▸ **Work to be completed**
Could you set down the records below exactly as they are, with no pictures?

▸ **Supplied records**
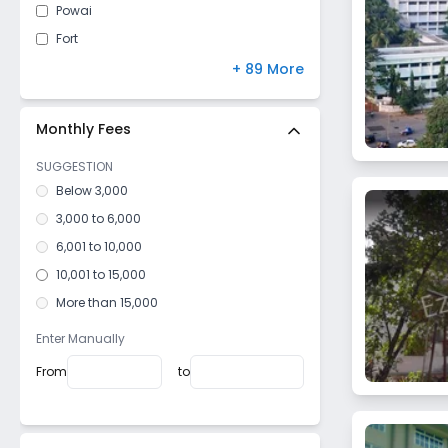
Powai
Fort
Mulund West
+ 89 More
Malad East
Kandivali East
Monthly Fees
Vile Parle West
SUGGESTION
Dahisar East
Below 3,000
Goregaon West
3,000 to 6,000
Mulund East
6,001 to 10,000
Santacruz West
10,001 to 15,000
Kurla West
More than 15,000
Vile Parle East
Enter Manually
Dadar West
From
to
Bhandup West
Mazagaon
Girgaon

▸ **Result for this task**
Powai
Fort
Mulund West
+ 89 More
Malad East
Kandivali East
Monthly Fees
Vile Parle West
SUGGESTION
Dahisar East
Below 3,000
Goregaon West
3,000 to 6,000
Mulund East
6,001 to 10,000
Santacruz West
10,001 to 15,000
Kurla West
More than 15,000
Vile Parle East
Enter Manually
Dadar West
From
to
Bhandup West
Mazagaon
Girgaon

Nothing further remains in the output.